Your objective |
Tally the lines below that contain the word "ΜΑΡΤΙΟΥ", then give the tally alone.

*** Dataset excerpts ***

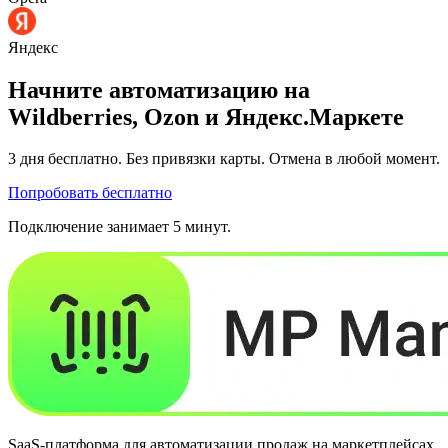
Яндекс
Начните автоматизацию на
Wildberries, Ozon и Яндекс.Маркете
3 дня
бесплатно. Без привязки карты. Отмена в любой момент.
Попробовать бесплатно
Подключение занимает 5 минут.
SaaS-платформа для автоматизации продаж на маркетплейсах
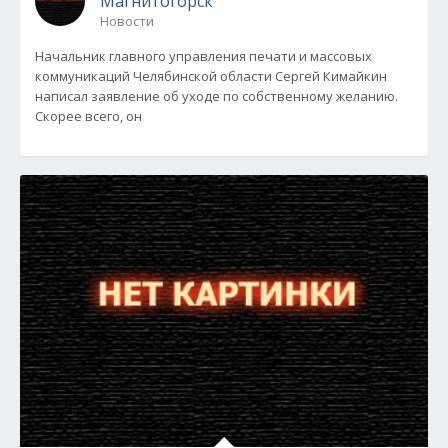
Магнитогорск
Новости
Начальник главного управления печати и массовых
коммуникаций Челябинской области Сергей Кимайкин
написал заявление об уходе по собственному желанию.
Скорее всего, он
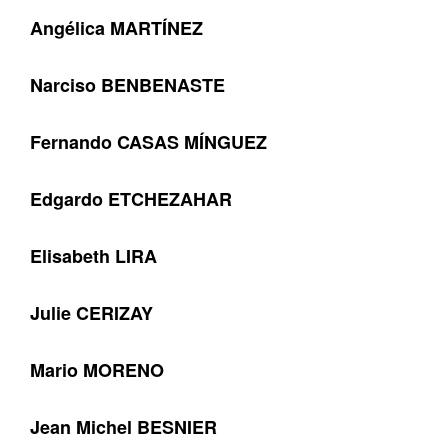
Angélica MARTÍNEZ
Narciso BENBENASTE
Fernando CASAS MÍNGUEZ
Edgardo ETCHEZAHAR
Elisabeth LIRA
Julie CERIZAY
Mario MORENO
Jean Michel BESNIER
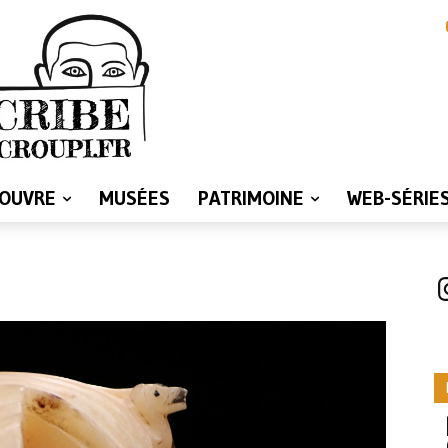
LOUVRE
MUSÉES
PATRIMOINE
WEB-SÉRIE
I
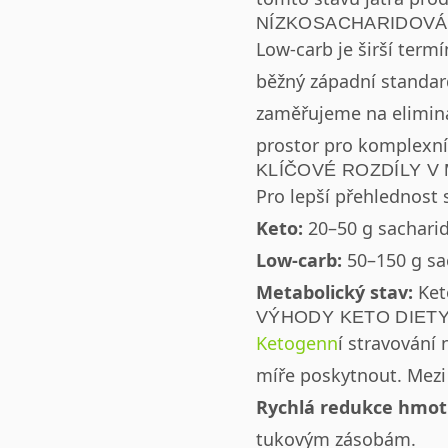
NÍZKOSACHARIDOVÁ 
Low-carb je širší termí
běžný západní standard
zaměřujeme na elimin
prostor pro komplexní
KLÍČOVÉ ROZDÍLY V
Pro lepší přehlednost 
Keto:
20–50 g sacharidů
Low-carb:
50–150 g sac
Metabolický stav:
Keto
VÝHODY KETO DIETY
Ketogenn
í stravování 
míře poskytnout. Mezi 
Rychlá redukce hmot
tukovým zásobám.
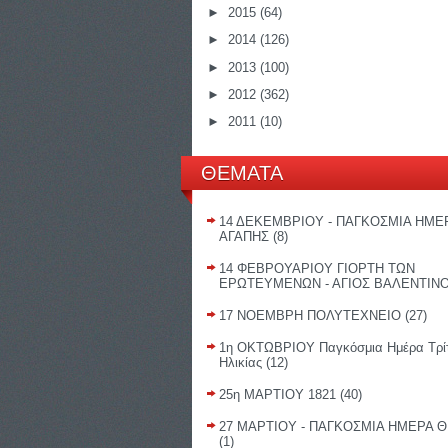
►
2015
(64)
►
2014
(126)
►
2013
(100)
►
2012
(362)
►
2011
(10)
ΘΕΜΑΤΑ
14 ΔΕΚΕΜΒΡΙΟΥ - ΠΑΓΚΟΣΜΙΑ ΗΜΕ
ΑΓΑΠΗΣ
(8)
14 ΦΕΒΡΟΥΑΡΙΟΥ ΓΙΟΡΤΗ ΤΩΝ
ΕΡΩΤΕΥΜΕΝΩΝ - ΑΓΙΟΣ ΒΑΛΕΝΤΙΝ
17 ΝΟΕΜΒΡΗ ΠΟΛΥΤΕΧΝΕΙΟ
(27)
1η ΟΚΤΩΒΡΙΟΥ Παγκόσμια Ημέρα Τρί
Ηλικίας
(12)
25η ΜΑΡΤΙΟΥ 1821
(40)
27 ΜΑΡΤΙΟΥ - ΠΑΓΚΟΣΜΙΑ ΗΜΕΡΑ 
(1)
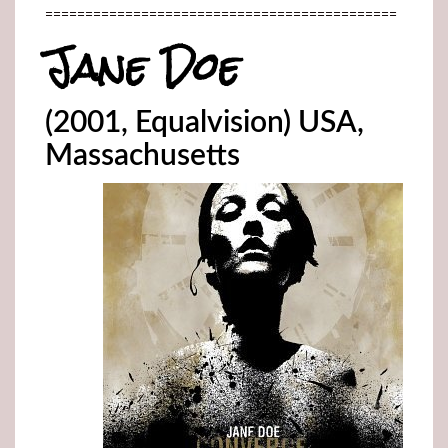
============================================
Jane Doe
(2001, Equalvision) USA,
Massachusetts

*** End of Dataset excerpts ***

Result |
2